▶ _Exercise description_
Where a line holds the word "meow", copy that line from the data below.
(Beginning of Data provided)
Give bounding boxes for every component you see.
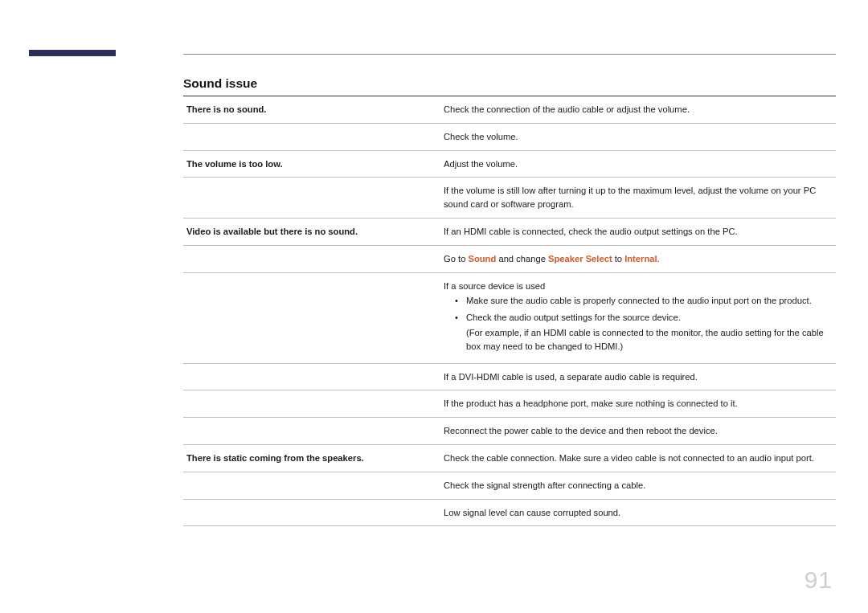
table-row: Go to Sound and change Speaker Select to… xyxy=(183,245,836,272)
table-row: If the volume is still low after turning… xyxy=(183,178,836,219)
table-row: Low signal level can cause corrupted sou… xyxy=(183,499,836,526)
solution-cell: Reconnect the power cable to the device … xyxy=(440,418,836,445)
issue-label xyxy=(183,499,440,526)
issue-label xyxy=(183,123,440,150)
issue-label xyxy=(183,178,440,219)
solution-cell: Check the signal strength after connecti… xyxy=(440,472,836,499)
table-row: Reconnect the power cable to the device … xyxy=(183,418,836,445)
table-row: If a source device is usedMake sure the … xyxy=(183,272,836,363)
solution-cell: If a source device is usedMake sure the … xyxy=(440,272,836,363)
section-title: Sound issue xyxy=(183,76,836,91)
issue-label xyxy=(183,390,440,418)
issue-label: Video is available but there is no sound… xyxy=(183,218,440,245)
solution-cell: Check the connection of the audio cable … xyxy=(440,96,836,124)
issue-label xyxy=(183,363,440,390)
issue-label: The volume is too low. xyxy=(183,150,440,178)
page: Sound issue There is no sound.Check the … xyxy=(0,0,868,613)
page-number: 91 xyxy=(805,566,833,594)
table-row: There is static coming from the speakers… xyxy=(183,444,836,472)
solution-cell: If the volume is still low after turning… xyxy=(440,178,836,219)
issue-label xyxy=(183,272,440,363)
solution-cell: Low signal level can cause corrupted sou… xyxy=(440,499,836,526)
solution-cell: If a DVI-HDMI cable is used, a separate … xyxy=(440,363,836,390)
solution-cell: If an HDMI cable is connected, check the… xyxy=(440,218,836,245)
header-rule xyxy=(183,54,836,55)
issue-label xyxy=(183,418,440,445)
solution-cell: Check the volume. xyxy=(440,123,836,150)
issue-label xyxy=(183,472,440,499)
solution-cell: Adjust the volume. xyxy=(440,150,836,178)
solution-cell: If the product has a headphone port, mak… xyxy=(440,390,836,418)
troubleshooting-table: There is no sound.Check the connection o… xyxy=(183,96,836,526)
solution-cell: Check the cable connection. Make sure a … xyxy=(440,444,836,472)
solution-cell: Go to Sound and change Speaker Select to… xyxy=(440,245,836,272)
table-row: Check the signal strength after connecti… xyxy=(183,472,836,499)
issue-label: There is static coming from the speakers… xyxy=(183,444,440,472)
table-row: Video is available but there is no sound… xyxy=(183,218,836,245)
issue-label xyxy=(183,245,440,272)
table-row: Check the volume. xyxy=(183,123,836,150)
content-area: Sound issue There is no sound.Check the … xyxy=(183,76,836,526)
table-row: If a DVI-HDMI cable is used, a separate … xyxy=(183,363,836,390)
issue-label: There is no sound. xyxy=(183,96,440,124)
table-row: There is no sound.Check the connection o… xyxy=(183,96,836,124)
header-accent-bar xyxy=(29,50,116,56)
table-row: The volume is too low.Adjust the volume. xyxy=(183,150,836,178)
table-row: If the product has a headphone port, mak… xyxy=(183,390,836,418)
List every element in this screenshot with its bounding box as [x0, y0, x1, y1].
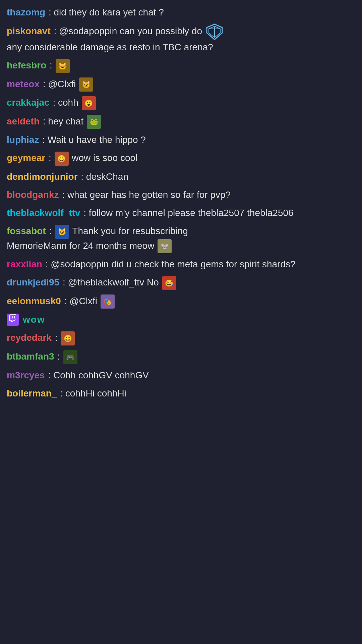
emote-face-geymear: 😄 — [55, 152, 69, 166]
username-boilerman: boilerman_ — [7, 388, 57, 398]
chat-message-11: theblackwolf_ttv : follow m'y channel pl… — [7, 204, 355, 222]
username-btbamfan3: btbamfan3 — [7, 351, 54, 362]
message-text-6: : hey chat — [43, 116, 86, 126]
username-raxxlian: raxxlian — [7, 259, 42, 269]
username-piskonavt: piskonavt — [7, 26, 51, 36]
message-text-20: : cohhHi cohhHi — [60, 388, 126, 398]
message-text-12c: MemorieMann for 24 months meow — [7, 240, 157, 251]
message-text-4: : @Clxfi — [43, 79, 76, 89]
message-text-18: : — [57, 351, 63, 362]
chat-message-7: luphiaz : Wait u have the hippo ? — [7, 131, 355, 149]
message-text-2: : @sodapoppin can you possibly do — [54, 26, 204, 36]
username-geymear: geymear — [7, 153, 45, 163]
message-text-5: : cohh — [53, 97, 78, 108]
chat-message-10: bloodgankz : what gear has he gotten so … — [7, 186, 355, 204]
chat-message-19: m3rcyes : Cohh cohhGV cohhGV — [7, 366, 355, 384]
message-text-17: : — [55, 332, 60, 343]
message-text-10: : what gear has he gotten so far for pvp… — [62, 190, 231, 200]
emote-pepe-aeldeth: 🐸 — [87, 115, 101, 129]
username-bloodgankz: bloodgankz — [7, 190, 59, 200]
emote-cohh-crakkajac: 😮 — [82, 96, 96, 110]
shield-icon — [206, 23, 223, 40]
message-text-12b: Thank you for resubscribing — [72, 226, 188, 236]
username-aeldeth: aeldeth — [7, 116, 40, 126]
chat-message-3: hefesbro : 🐱 — [7, 56, 355, 75]
message-text-8: : — [49, 153, 54, 163]
chat-message-13: raxxlian : @sodapoppin did u check the m… — [7, 255, 355, 273]
message-text-2b: any considerable damage as resto in TBC … — [7, 42, 213, 52]
message-text-13: : @sodapoppin did u check the meta gems … — [46, 259, 296, 269]
message-text-3: : — [50, 60, 55, 70]
emote-cat-hefesbro: 🐱 — [56, 59, 70, 73]
wow-text: wow — [23, 313, 45, 327]
chat-message-17: reydedark : 😄 — [7, 329, 355, 347]
emote-meow-fossabot: 🐭 — [158, 239, 172, 253]
emote-cat-meteox: 🐱 — [79, 77, 93, 92]
username-crakkajac: crakkajac — [7, 97, 50, 108]
message-text-11: : follow m'y channel please thebla2507 t… — [83, 208, 293, 218]
chat-message-4: meteox : @Clxfi 🐱 — [7, 75, 355, 94]
message-text-15: : @Clxfi — [64, 296, 100, 306]
message-text-19: : Cohh cohhGV cohhGV — [48, 370, 148, 380]
chat-message-2: piskonavt : @sodapoppin can you possibly… — [7, 21, 355, 56]
message-text-7: : Wait u have the hippo ? — [42, 135, 146, 145]
username-eelonmusk0: eelonmusk0 — [7, 296, 61, 306]
username-m3rcyes: m3rcyes — [7, 370, 45, 380]
message-text-12: : — [49, 226, 54, 236]
chat-message-12: fossabot : 🐱 Thank you for resubscribing… — [7, 222, 355, 255]
username-reydedark: reydedark — [7, 332, 52, 343]
chat-message-1: thazomg : did they do kara yet chat ? — [7, 3, 355, 21]
chat-message-9: dendimonjunior : deskChan — [7, 168, 355, 186]
twitch-badge — [7, 314, 19, 326]
username-thazomg: thazomg — [7, 7, 45, 17]
username-drunkjedi95: drunkjedi95 — [7, 277, 59, 287]
chat-message-16: wow — [7, 311, 355, 329]
emote-bluecat-fossabot: 🐱 — [55, 225, 69, 239]
message-text-1: : did they do kara yet chat ? — [49, 7, 164, 17]
message-text-9: : deskChan — [81, 171, 128, 182]
username-fossabot: fossabot — [7, 226, 46, 236]
chat-message-6: aeldeth : hey chat 🐸 — [7, 112, 355, 131]
username-theblackwolf: theblackwolf_ttv — [7, 208, 80, 218]
chat-message-15: eelonmusk0 : @Clxfi 🎭 — [7, 292, 355, 311]
chat-message-14: drunkjedi95 : @theblackwolf_ttv No 😂 — [7, 273, 355, 292]
chat-message-5: crakkajac : cohh 😮 — [7, 94, 355, 112]
chat-message-20: boilerman_ : cohhHi cohhHi — [7, 384, 355, 402]
emote-face-reydedark: 😄 — [61, 331, 75, 345]
emote-clxfi-eelonmusk0: 🎭 — [101, 294, 115, 309]
username-luphiaz: luphiaz — [7, 135, 39, 145]
message-text-14: : @theblackwolf_ttv No — [63, 277, 162, 287]
username-dendimonjunior: dendimonjunior — [7, 171, 78, 182]
emote-pixel-btbamfan3: 🎮 — [63, 350, 77, 364]
emote-laugh-drunkjedi95: 😂 — [162, 276, 176, 290]
chat-message-18: btbamfan3 : 🎮 — [7, 347, 355, 366]
chat-container: thazomg : did they do kara yet chat ? pi… — [7, 3, 355, 402]
username-hefesbro: hefesbro — [7, 60, 46, 70]
chat-message-8: geymear : 😄 wow is soo cool — [7, 149, 355, 168]
username-meteox: meteox — [7, 79, 40, 89]
message-text-8b: wow is soo cool — [72, 153, 137, 163]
(End of Data provided)
▶ _Solution for this problem_
message-text-12c: MemorieMann for 24 months meow — [7, 240, 157, 251]
emote-meow-fossabot: 🐭 — [158, 239, 172, 253]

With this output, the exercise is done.